Lafferty daily briefing
June 1, 20171.5K views0 comments
The financial media is marvelling over Amazon shares breaking the $1,000 barrier, with Apple and Alphabet not far behind, but we’ve been keeping a close eye on Tencent, and here’s another interesting piece on the roots of WeChat’s success: “It’s a familiar story for students or businessmen on their first-ever visit to China. After rounds of beer and baijiu with potential clients, or a karaoke gathering through a university exchange program, the foreigner will ask the Chinese person sitting next to her for his email address.”
But Chinese people much prefer WeChat, with 900 million monthly users, over email (indeed, many people in China lack an email address). Tencent recently became one of the world’s ten most valuable companies. The company it replaced in the Top Ten? Wells Fargo.
It also became the first Chinese, and first non-American, company to join the list, which includes Apple, Amazon, Microsoft, Alphabet, JP Morgan, Johnson & Johnson, Berkshire Hathaway and Exxon Mobil. Tencent started WeChat as a desktop-based messaging service, but the mobile app WeChat has proved far more pliable, and is now the engine of a giant mobile payments system.
Barclays is speeding up divestment of its share in Barclays Africa, announcing earlier today that it has sold a further 33 percent stake in the business. “It is a key step towards drawing the curtain on more than a century of Barclays owning its own operations in the African continent. The bank said the sale of shares in Barclays Africa Group Limited at SAR132 per share, which raised £2.2bn, would result in its African business being deconsolidated from its accounts,” writes the FT.

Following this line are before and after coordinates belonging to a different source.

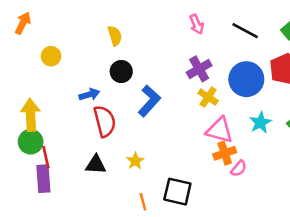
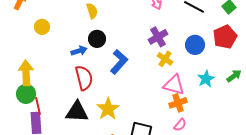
blue circle: (246, 79) -> (195, 45), size x0.7
blue arrow: (89, 94) -> (79, 51), moved
yellow star: (135, 161) -> (108, 109), size x1.6
black triangle: (96, 165) -> (77, 112), size x1.4
pink semicircle: (239, 169) -> (180, 125), moved

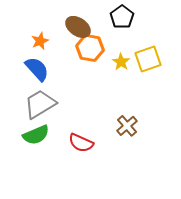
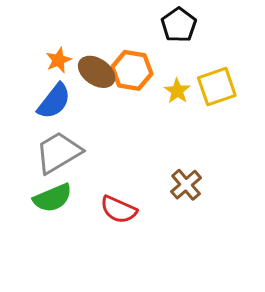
brown ellipse: (78, 27) -> (97, 72), moved
blue semicircle: (37, 69) -> (54, 101), turned 80

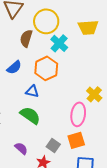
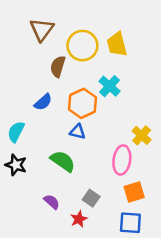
yellow trapezoid: (88, 27) -> (117, 44), moved, turned 80
cyan cross: (59, 43) -> (110, 86), moved
blue triangle: (32, 91) -> (78, 132), moved
orange square: (76, 140) -> (134, 192), moved

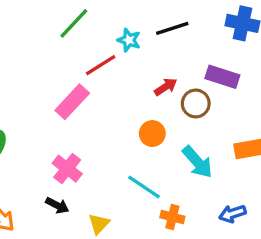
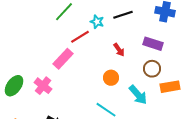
red arrow: (166, 87) -> (119, 50), turned 88
brown circle: (196, 103) -> (152, 69), moved
pink cross: (67, 169) -> (43, 86), moved

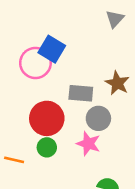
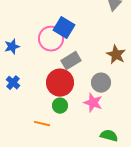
gray rectangle: (81, 93) -> (71, 61), moved, turned -36
orange line: (14, 160) -> (42, 124), moved

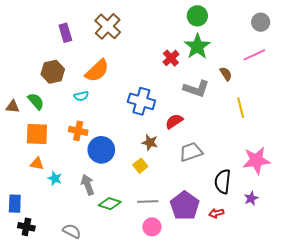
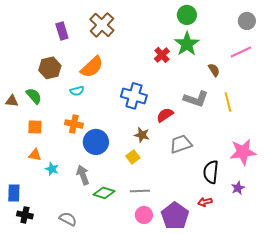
gray L-shape: (196, 89) -> (196, 99), moved
orange square: (37, 134) -> (35, 127), size x0.7
purple pentagon: (185, 206) -> (175, 216), moved

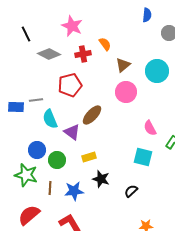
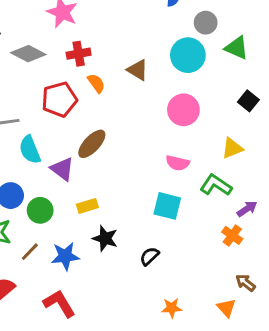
orange semicircle: (105, 44) -> (96, 83), moved
brown triangle: (123, 65) -> (138, 70), turned -49
cyan circle: (157, 71) -> (188, 55), moved
pink circle: (126, 92) -> (183, 110), moved
pink semicircle: (150, 128) -> (178, 163), turned -49
brown line: (50, 188) -> (30, 252), turned 40

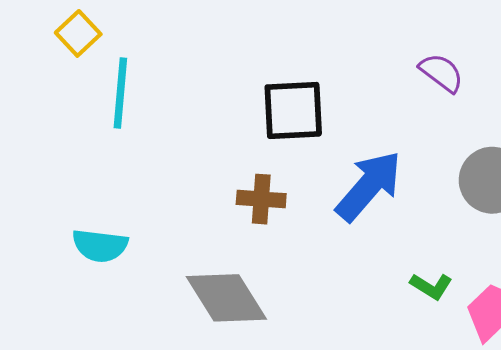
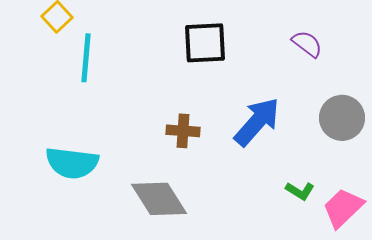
black square: (293, 110) -> (205, 43), moved
cyan semicircle: (100, 246) -> (72, 163), size x1.4

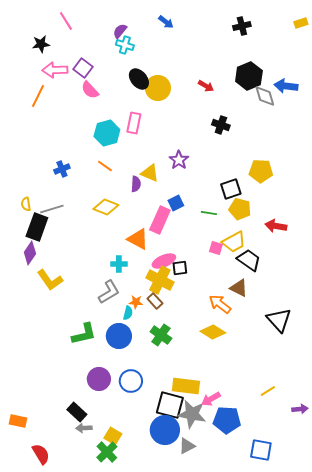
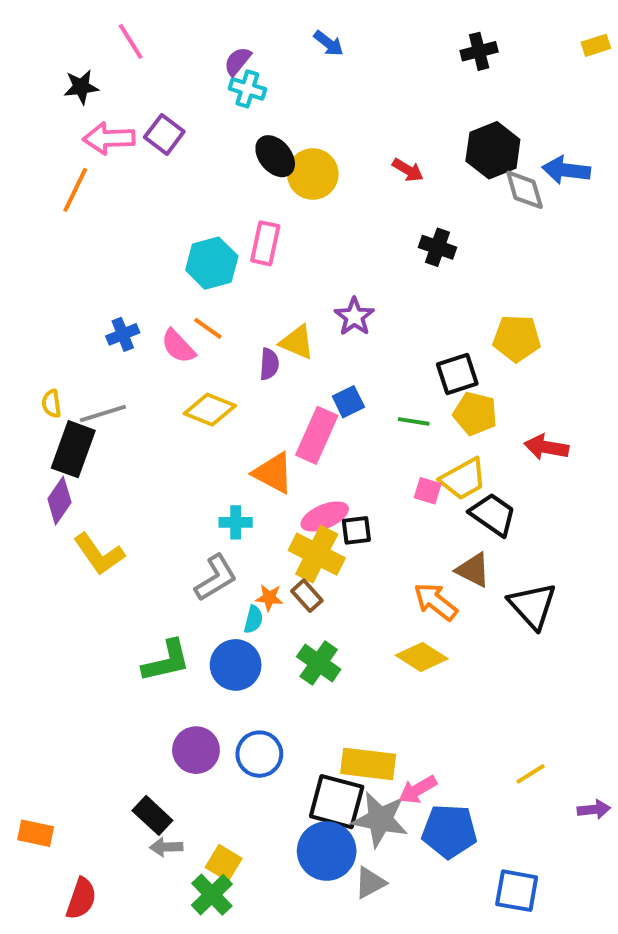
pink semicircle: (90, 90) -> (178, 346), moved
black triangle: (279, 320) -> (533, 606), moved
red semicircle: (41, 454) -> (81, 899), turned 50

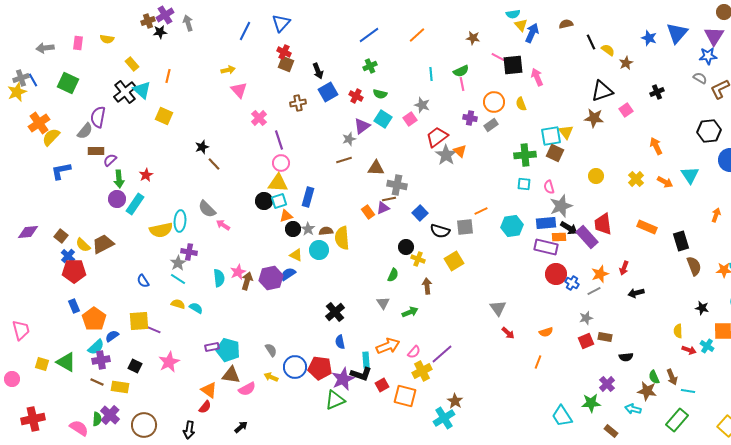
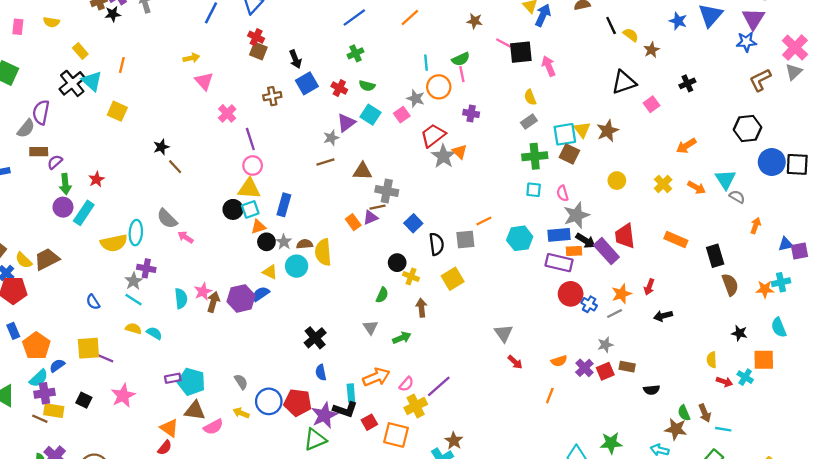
gray semicircle: (700, 78) -> (737, 197), moved
orange circle: (494, 102) -> (439, 87), moved
brown star: (594, 118) -> (608, 131), moved, turned -30
gray rectangle: (491, 125) -> (529, 122), moved
orange arrow: (656, 146) -> (686, 146), turned -96
black semicircle: (440, 231) -> (436, 244), turned -114
purple cross: (607, 384) -> (584, 368), moved
yellow rectangle: (120, 387) -> (54, 411), moved

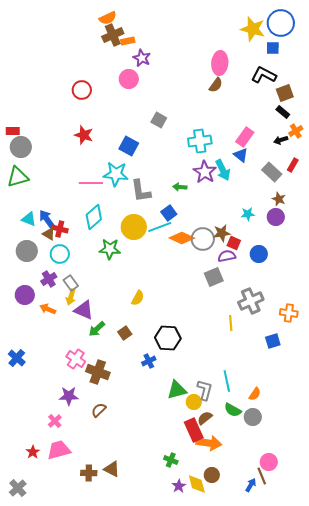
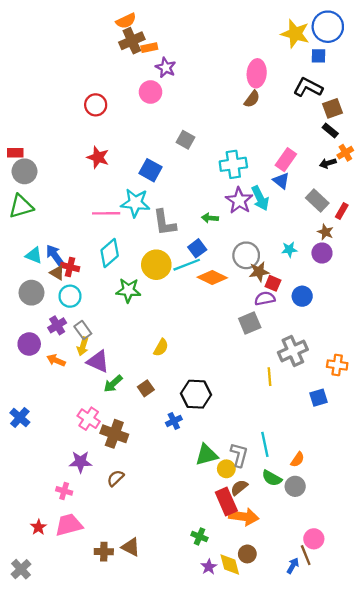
red rectangle: (293, 165) -> (342, 211), moved
gray circle: (203, 239) -> (246, 255), moved
pink cross: (55, 421) -> (64, 491), turned -32

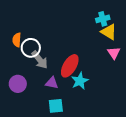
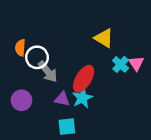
cyan cross: (103, 19) -> (121, 64), moved, turned -32
yellow triangle: (109, 32) -> (104, 38), moved
cyan star: (80, 81) -> (82, 98), moved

In preparation for the changes, Barclays Africa is restructuring its management, and is expected to concentrate its focus on digitalisation. The remaining Barclays stake is about 15 percent of the South African listed business.
The first two paragraphs of a story in Inc42.com about Amazon’s alignment with the digital payments push in India is so chock full of
keywords that it’s worth reproducing here in full: “Amazon Pay is all set to scale up its wallet business in India with the help of Indian govt. to expand its horizons in the Digital Payments space. The moves come in just a few months after Amazon secured a prepaid payment instrument (PPI) license from the Reserve Bank of India (RBI) for Amazon Pay. To this end, it is planning to enter into strategic partnerships with government bodies such as electricity and insurance companies, to increase the user base of Amazon Pay beyond its online marketplace.” The long-mooted Payments Banks are now steadily rolling out their services, and many will function primarily as wallets, which is not surprising as many were conceived as joint ventures between banks and telecoms companies. Amazon Pay will join Paytm, Freecharge, Flipkart and several others in the latest battle for Indian consumers.
Much of the fervour over the new administration is subsiding in the US, and the bump in bank confidence on Wall Street that followed the election of President Donald Trump is also deflating. “Shares in Goldman Sachs dropped 3.3 per cent on the day, bringing the total fall from its closing high on March 3 to 16.5 per cent — within reach of the 20 per cent drop that normally denotes a bear market,” reports the FT today.
“Wells Fargo is off more than 14 per cent since the start of March, while Bank of America and JPMorgan are both down about 12 per cent from their March closing highs and Morgan Stanley has fallen almost 11 per cent.” High hopes for tax reform and a push to deregulate the banking system now look a far worse bet than they did in a post-election phase that saw Wall Street banks swallow their disappointment at Hillary
Clinton’s loss. The President’s rapid entanglement in the realities of healthcare politics disabused many of their confidence that the former dealmaker would be able to cut through the Gordian knot of financial regulation.